Similar to what Duncan described in his response, on a hot-remove 
(without doing the proper btrfs device delete), there is no opportunity 
for a rebalance or metadata change on the pulled drives, so I would 
expect there to be a signature of some sort for consistency checking 
before readding it. At least, btrfs shouldn't add the readded device 
back as an active device when it's really still inconsistent and not 
being used, even if it indicates the same UUID.

> And still further, somehow the data profile has reverted to single even
> though the mkfs.btfs was raid1. [SNIP] That is a huge bug. I'll try to 
> come
> up with some steps to reproduce.

> If I create the file system, mount it, but I do not copy any data, upon 
> adding
> new and deleting missing, the data profile is changed from raid1 to 
> single. If
> I've first copied data to the volume prior to device failure/missing, 
> this
> doesn't happen, it remains raid1.

And yet, the tools indicate that it is still raid1, even if internally 
it reverts to single???

Based on my experience with this and Duncan's feedback, I'd like to see 
the wiki have some warnings about dealing with multidevice filesystems, 
especially surrounding the degraded mount option. Specifically, it 
sounds like a reasonable practice with the current state is that after a 
device is removed from a filesystem which receives any subsequent 
changes, the removed device should be cleared (dd if=/dev/zero, at least 
the superblocks) before being readded in order to remove any ambiguity 
about state. Adding such a note to the wiki now would communicate the 
potential pitfalls (especially with the difficulty determining what the 
state it by bugs below), and also allow updating once things are 
improved in this area.

Looking again at the wiki Gotchas page, it does say
On a multi device btrfs filesystem, mistakingly re-adding
a block device that is already part of the btrfs fs with
btrfs device add results in an error, and brings btrfs in
an inconsistent state. In striping mode, this causes data
loss and kernel oops. The btrfs userland tools need to do
more checking to prevent these easy mistakes.

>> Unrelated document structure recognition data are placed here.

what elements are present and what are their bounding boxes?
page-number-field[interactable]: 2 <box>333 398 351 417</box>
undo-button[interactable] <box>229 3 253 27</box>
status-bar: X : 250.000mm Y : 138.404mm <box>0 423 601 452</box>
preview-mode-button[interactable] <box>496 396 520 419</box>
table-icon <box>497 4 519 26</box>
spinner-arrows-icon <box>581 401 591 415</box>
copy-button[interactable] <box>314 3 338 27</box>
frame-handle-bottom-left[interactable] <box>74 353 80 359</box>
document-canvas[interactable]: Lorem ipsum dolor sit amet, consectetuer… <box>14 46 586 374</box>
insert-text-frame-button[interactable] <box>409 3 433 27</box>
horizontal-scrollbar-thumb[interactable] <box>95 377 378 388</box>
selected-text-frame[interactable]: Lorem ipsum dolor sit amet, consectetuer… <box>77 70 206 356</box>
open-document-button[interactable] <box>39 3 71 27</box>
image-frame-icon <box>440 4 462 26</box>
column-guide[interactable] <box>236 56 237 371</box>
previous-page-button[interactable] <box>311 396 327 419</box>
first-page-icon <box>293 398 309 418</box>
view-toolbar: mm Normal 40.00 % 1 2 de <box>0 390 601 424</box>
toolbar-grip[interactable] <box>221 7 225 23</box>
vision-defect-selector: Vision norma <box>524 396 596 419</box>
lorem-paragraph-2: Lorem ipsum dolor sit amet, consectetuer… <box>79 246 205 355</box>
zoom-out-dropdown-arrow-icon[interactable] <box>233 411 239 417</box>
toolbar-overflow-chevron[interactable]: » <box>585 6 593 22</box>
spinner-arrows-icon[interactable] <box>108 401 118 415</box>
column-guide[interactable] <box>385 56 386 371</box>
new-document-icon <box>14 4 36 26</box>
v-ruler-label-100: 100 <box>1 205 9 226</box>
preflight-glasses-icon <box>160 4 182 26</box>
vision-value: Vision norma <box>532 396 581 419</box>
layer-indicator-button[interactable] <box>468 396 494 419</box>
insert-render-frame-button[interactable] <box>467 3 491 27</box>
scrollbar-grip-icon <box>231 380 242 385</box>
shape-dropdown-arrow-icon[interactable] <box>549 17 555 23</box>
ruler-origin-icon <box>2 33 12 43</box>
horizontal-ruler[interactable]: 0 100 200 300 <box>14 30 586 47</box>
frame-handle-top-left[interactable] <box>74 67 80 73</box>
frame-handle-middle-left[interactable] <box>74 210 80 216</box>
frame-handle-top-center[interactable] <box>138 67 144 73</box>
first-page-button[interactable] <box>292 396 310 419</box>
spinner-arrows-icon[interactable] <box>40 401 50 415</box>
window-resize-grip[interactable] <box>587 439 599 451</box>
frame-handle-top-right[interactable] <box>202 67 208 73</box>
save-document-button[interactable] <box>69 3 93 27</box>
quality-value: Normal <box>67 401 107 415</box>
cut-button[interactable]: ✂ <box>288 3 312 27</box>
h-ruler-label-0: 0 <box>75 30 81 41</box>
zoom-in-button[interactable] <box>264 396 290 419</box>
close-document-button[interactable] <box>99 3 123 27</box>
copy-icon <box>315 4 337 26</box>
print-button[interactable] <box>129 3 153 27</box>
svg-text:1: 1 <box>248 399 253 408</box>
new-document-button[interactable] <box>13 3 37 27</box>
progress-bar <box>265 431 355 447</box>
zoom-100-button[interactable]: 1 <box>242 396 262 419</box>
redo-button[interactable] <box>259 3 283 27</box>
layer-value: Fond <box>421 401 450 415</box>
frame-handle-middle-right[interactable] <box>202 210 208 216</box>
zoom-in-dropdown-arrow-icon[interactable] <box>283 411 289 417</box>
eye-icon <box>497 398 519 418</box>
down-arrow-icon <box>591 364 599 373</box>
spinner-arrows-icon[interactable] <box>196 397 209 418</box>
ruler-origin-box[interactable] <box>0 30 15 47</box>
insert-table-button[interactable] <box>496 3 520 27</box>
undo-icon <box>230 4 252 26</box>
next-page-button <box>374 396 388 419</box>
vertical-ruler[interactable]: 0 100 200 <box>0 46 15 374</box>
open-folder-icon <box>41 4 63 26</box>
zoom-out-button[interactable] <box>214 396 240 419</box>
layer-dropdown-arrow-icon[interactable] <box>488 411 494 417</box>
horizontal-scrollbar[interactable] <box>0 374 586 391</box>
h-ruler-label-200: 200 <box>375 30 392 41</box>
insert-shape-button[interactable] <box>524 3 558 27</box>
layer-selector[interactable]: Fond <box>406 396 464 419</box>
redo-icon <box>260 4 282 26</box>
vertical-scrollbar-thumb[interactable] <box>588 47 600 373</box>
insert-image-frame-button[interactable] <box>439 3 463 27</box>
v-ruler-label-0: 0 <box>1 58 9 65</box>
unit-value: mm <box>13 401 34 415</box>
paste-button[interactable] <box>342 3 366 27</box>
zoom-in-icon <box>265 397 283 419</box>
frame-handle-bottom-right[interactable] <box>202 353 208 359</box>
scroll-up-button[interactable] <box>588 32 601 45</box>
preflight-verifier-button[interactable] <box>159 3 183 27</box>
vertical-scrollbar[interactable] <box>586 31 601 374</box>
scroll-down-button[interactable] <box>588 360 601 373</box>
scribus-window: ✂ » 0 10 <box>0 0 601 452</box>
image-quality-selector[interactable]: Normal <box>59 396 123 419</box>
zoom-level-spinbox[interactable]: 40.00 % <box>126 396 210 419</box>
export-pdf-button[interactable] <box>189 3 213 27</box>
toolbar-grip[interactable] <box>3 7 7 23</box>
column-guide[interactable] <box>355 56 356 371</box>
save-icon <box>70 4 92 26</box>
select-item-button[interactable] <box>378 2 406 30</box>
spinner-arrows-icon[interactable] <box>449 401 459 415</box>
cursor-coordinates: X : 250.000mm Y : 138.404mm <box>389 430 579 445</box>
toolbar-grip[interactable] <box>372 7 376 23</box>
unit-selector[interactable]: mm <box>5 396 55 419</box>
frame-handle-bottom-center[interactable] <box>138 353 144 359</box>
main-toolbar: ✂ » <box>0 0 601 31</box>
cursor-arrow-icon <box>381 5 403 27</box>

Which seems very related, however perhaps adding the workaround and 
clarifying that even hotplugged devices may be added and bitten by this.

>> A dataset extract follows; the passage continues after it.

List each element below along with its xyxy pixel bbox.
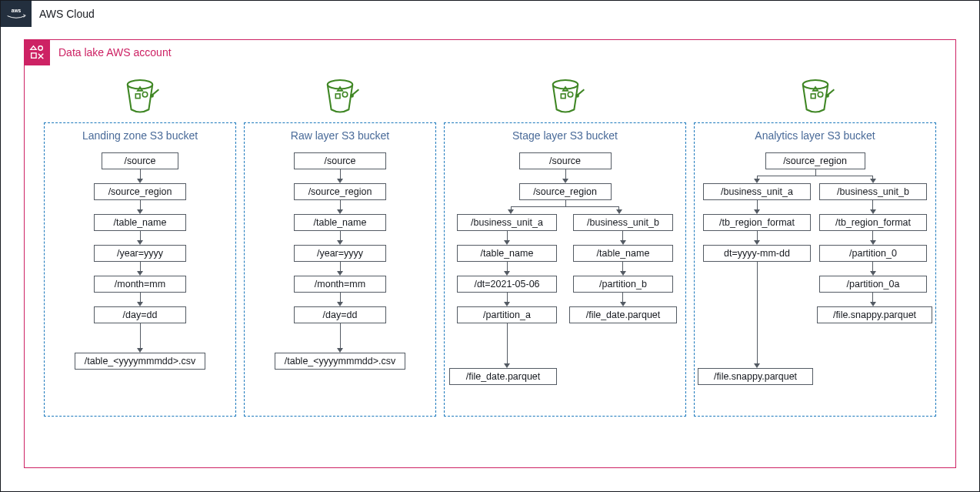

Should I file a few bugs to capture the related issues? Here are the 
discrete issues that seem to be present from a user point of view:

1. btrfs filesystem show - shouldn't list devices as present unlesss 
they're in use and in a consistent state

If an explicit add is needed to add new device, don't auto-add, even for 
devices previously part of the filesystem. Although I would claim that 
auto-adding and being consistent is most desired (when it makes sense 
with an existing signature, an empty drive has no indication on where to 
be added), it should be all or nothing instead of showing the device as 
being added (or at least how I interpret it being present in the 'fi 
show' listing) but internally being untracked or inconsistent.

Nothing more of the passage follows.